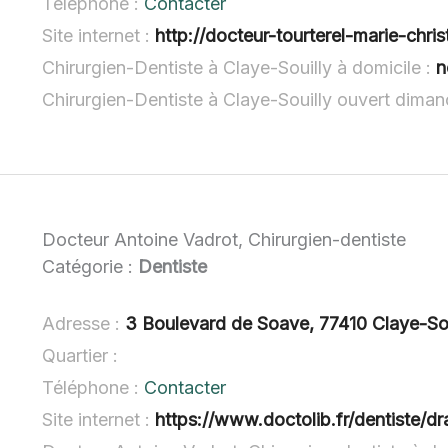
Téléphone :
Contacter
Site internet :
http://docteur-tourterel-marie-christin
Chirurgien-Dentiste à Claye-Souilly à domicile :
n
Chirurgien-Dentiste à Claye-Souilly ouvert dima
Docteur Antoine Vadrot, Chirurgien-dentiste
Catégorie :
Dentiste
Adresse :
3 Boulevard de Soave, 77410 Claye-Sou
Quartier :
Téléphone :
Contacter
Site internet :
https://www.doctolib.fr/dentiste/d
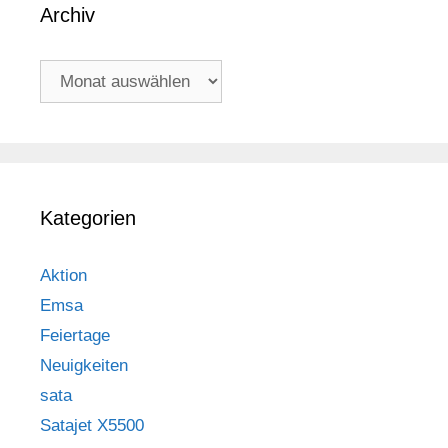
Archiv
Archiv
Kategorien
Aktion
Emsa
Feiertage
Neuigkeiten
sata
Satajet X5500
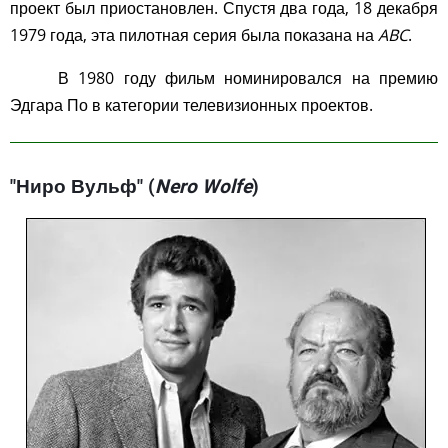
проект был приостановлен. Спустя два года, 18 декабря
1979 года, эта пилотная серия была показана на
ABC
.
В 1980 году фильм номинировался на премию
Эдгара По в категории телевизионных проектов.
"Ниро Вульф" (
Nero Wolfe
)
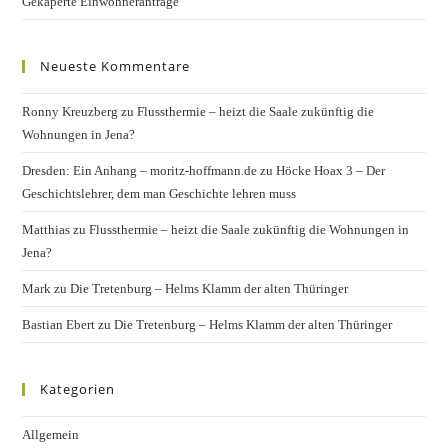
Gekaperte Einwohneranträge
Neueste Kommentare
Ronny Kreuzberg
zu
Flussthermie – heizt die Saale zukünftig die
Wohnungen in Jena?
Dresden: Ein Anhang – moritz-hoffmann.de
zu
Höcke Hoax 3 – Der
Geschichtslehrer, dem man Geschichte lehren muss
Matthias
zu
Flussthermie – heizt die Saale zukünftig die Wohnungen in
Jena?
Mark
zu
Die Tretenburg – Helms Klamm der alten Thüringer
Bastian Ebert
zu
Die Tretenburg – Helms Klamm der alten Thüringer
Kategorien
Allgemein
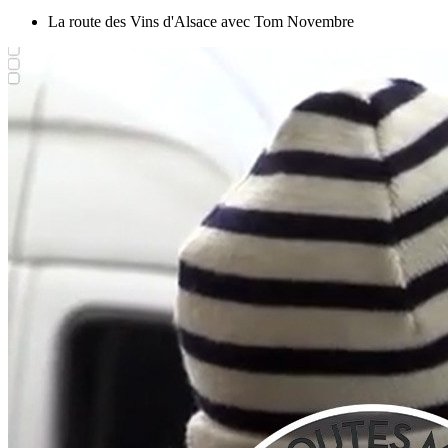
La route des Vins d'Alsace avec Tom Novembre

---

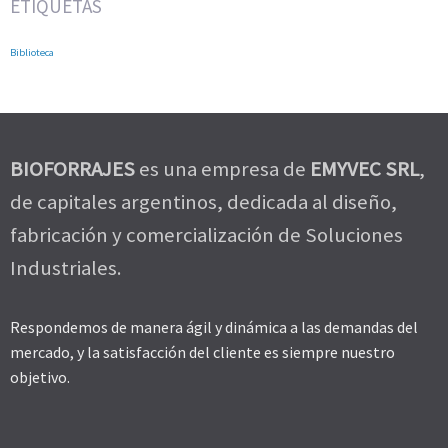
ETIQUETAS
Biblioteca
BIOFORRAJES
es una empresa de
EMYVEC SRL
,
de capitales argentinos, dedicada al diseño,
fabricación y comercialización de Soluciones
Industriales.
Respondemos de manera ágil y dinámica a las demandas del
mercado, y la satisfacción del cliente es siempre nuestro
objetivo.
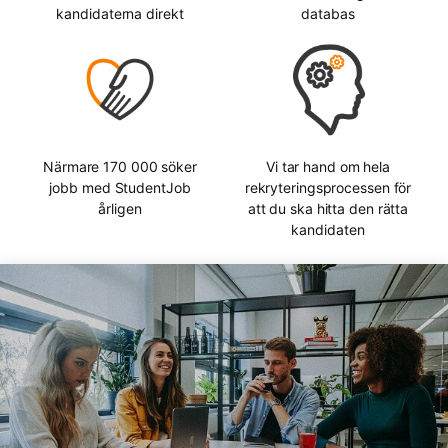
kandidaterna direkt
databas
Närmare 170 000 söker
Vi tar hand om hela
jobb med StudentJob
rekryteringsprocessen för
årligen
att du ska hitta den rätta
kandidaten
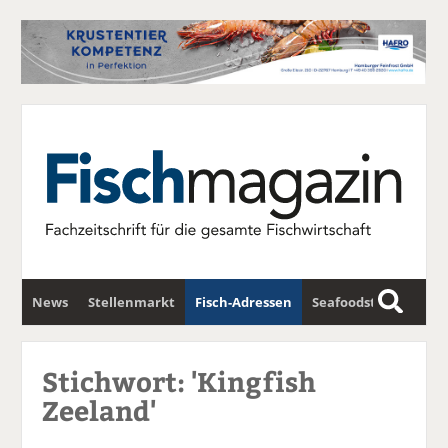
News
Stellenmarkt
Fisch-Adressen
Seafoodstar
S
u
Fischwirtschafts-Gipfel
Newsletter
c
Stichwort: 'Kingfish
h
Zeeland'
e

* WHAT THE TASK REQUIRES:
Please copy each line from the material above in which the string "Wohnungen" appears.

* ANSWER TO THE PROBLEM:
Wohnungen in Jena?
Flussthermie – heizt die Saale zukünftig die Wohnungen in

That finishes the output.